Strava, la célèbre application de suivi sportif, a lancé Strava Metro en 2014, une base de données collaborative alimentée par ses utilisateurs volontaires, dont les traces sont agglomérées. Aujourd’hui, Strava Metro se réclame de 4 milliards de traces. Désormais proposées sous forme d’un tableau de bord (API Mapbox et fonds OSM) ou sous forme de fichiers à intégrer dans un SIG, les données Strava Metro permettent de détecter les zones dangereuses pour les piétons et les cyclistes, de mesurer l’impact d’aménagements, etc. via des historiques et des comptages qualifiés à différents pas de temps (déplacements de travail, de loisir, tourisme). L’accès est gratuit pour tous les acteurs publics qui travaillent à une meilleure prise en compte des piétons et cyclistes dans l’aménagement urbain. Mais, par manque de représentativité (l’application est loin d’être utilisée par tous les cyclistes et tous les coureurs), l’utilisation de ces traces au-delà des questions pures de mobilité reste problématique.

Flux piétons

Strava : Dans le tableau de bord de Strava Metro, les « corridors » permettent de découvrir les sections de parcours les plus fréquentées, les « routes » mesurent la fréquentation entre deux points, mais il est également possible d’analyser des rues en particulier.

 

Place aux agrégateurs

Plusieurs entreprises spécialisées dans le « drive to store » et la publicité localisée exploitent désormais ces données captées par les éditeurs d’applications. Elles les nettoient et les mettent en forme, les agrègent et les complètent pour offrir des solutions prêtes à l’emploi, sous forme de tableaux de bord ou d’études, ou sous forme de bases de données ou d’API, permettant d’importer ces données dans d’autres logiciels. Ici encore, le marché a beaucoup évolué ces dernières années. Ainsi, Roofstreet, dont la plateforme géomarketing exploite des flux distinguant piétons et automobiles, (utilisée par exemple par Carrefour), a cessé de proposer son service en ligne.

D’autres entreprises comme Vectaury et Mytraffic misent sur la combinaison de ces différentes sources de données géolocalisées pour fournir des services de ciblage. « Nous travaillons à la fois avec des applications en direct et avec des acteurs comme Singlespot, reconnaît bien volontiers Jean-Baptiste Delattre, directeur des ventes chez Mytraffic, ce qui représente 19 millions de mobiles actifs par an ». Vectaury, pour sa part, se réclame de 120 millions de traces collectées chaque jour. Ici encore, la cartographie précise des zones d’intérêt est essentielle pour déterminer si telle position peut ou non être rattachée à tel magasin, centre commercial, stade ou hypermarché par exemple.

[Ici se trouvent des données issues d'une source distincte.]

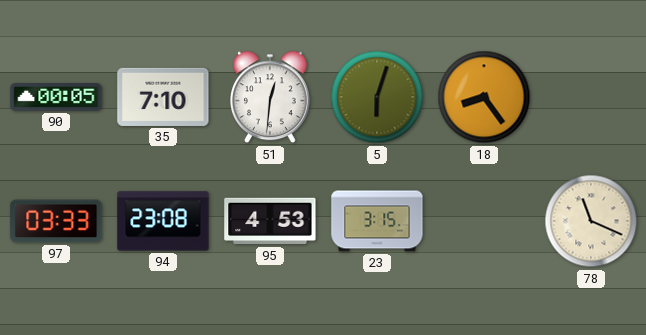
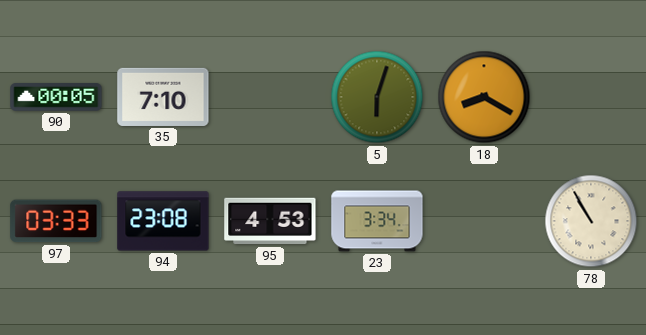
51: 12:31 -> none
18: 8:24 -> 8:20
23: 3:15 -> 3:34
78: 11:19 -> 10:55
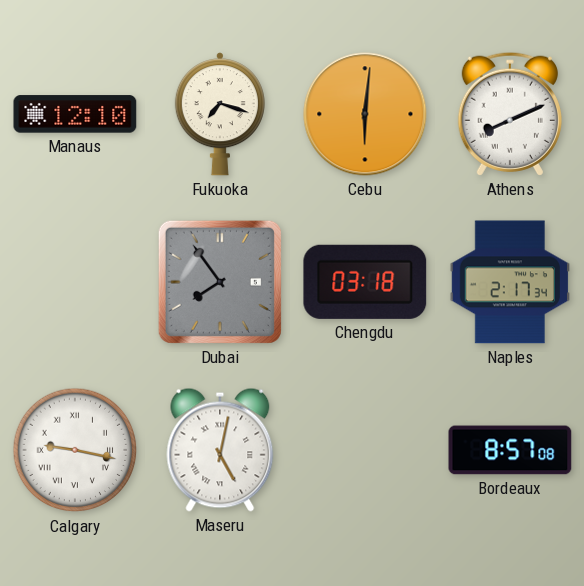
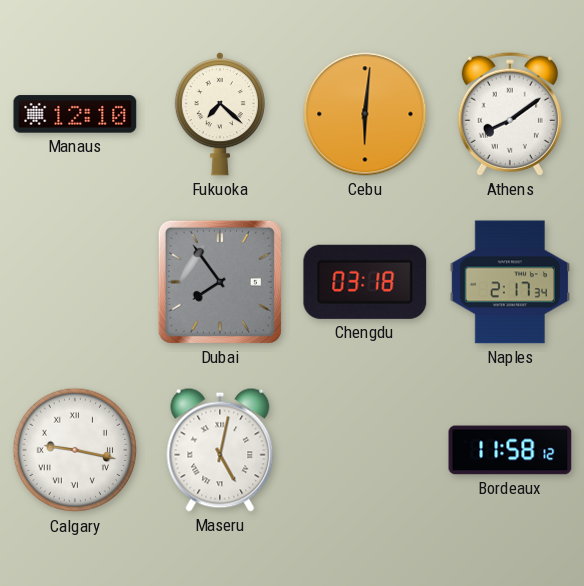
Fukuoka: 7:18 -> 7:22
Athens: 8:11 -> 8:09
Bordeaux: 8:57 -> 11:58
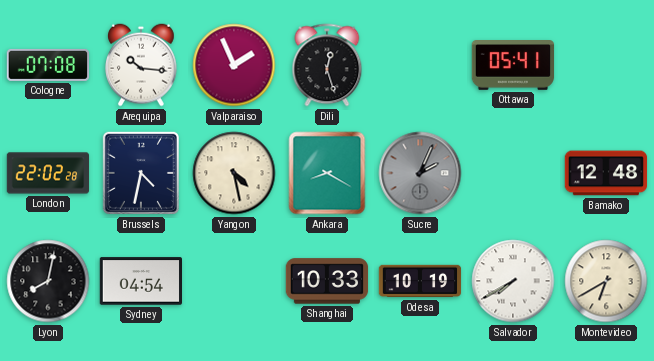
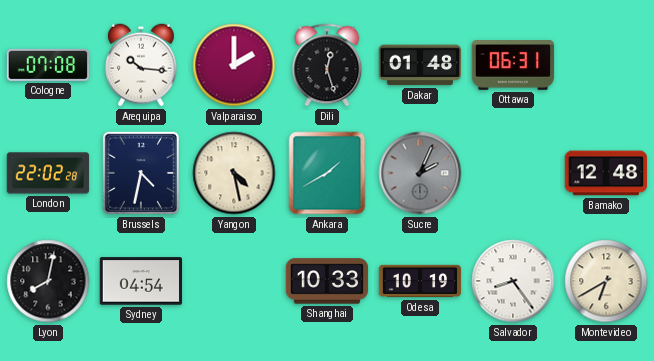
Valparaiso: 1:56 -> 2:00
Dakar: none -> 01:48
Ottawa: 05:41 -> 06:31
Ankara: 8:20 -> 1:40
Salvador: 7:40 -> 8:24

Malgré ce nombre impressionnant de mobiles captés, la représentativité des données pose toujours question. Pas de souci dans les centres-villes fréquentés, mais les données doivent être prises avec précaution dans les zones moins denses. « Nous déterminons un nombre minimal de passages par semaine pour exploiter l’information. En deçà, le redressement n’est pas assez solide », détaille Jean-Baptiste Delattre.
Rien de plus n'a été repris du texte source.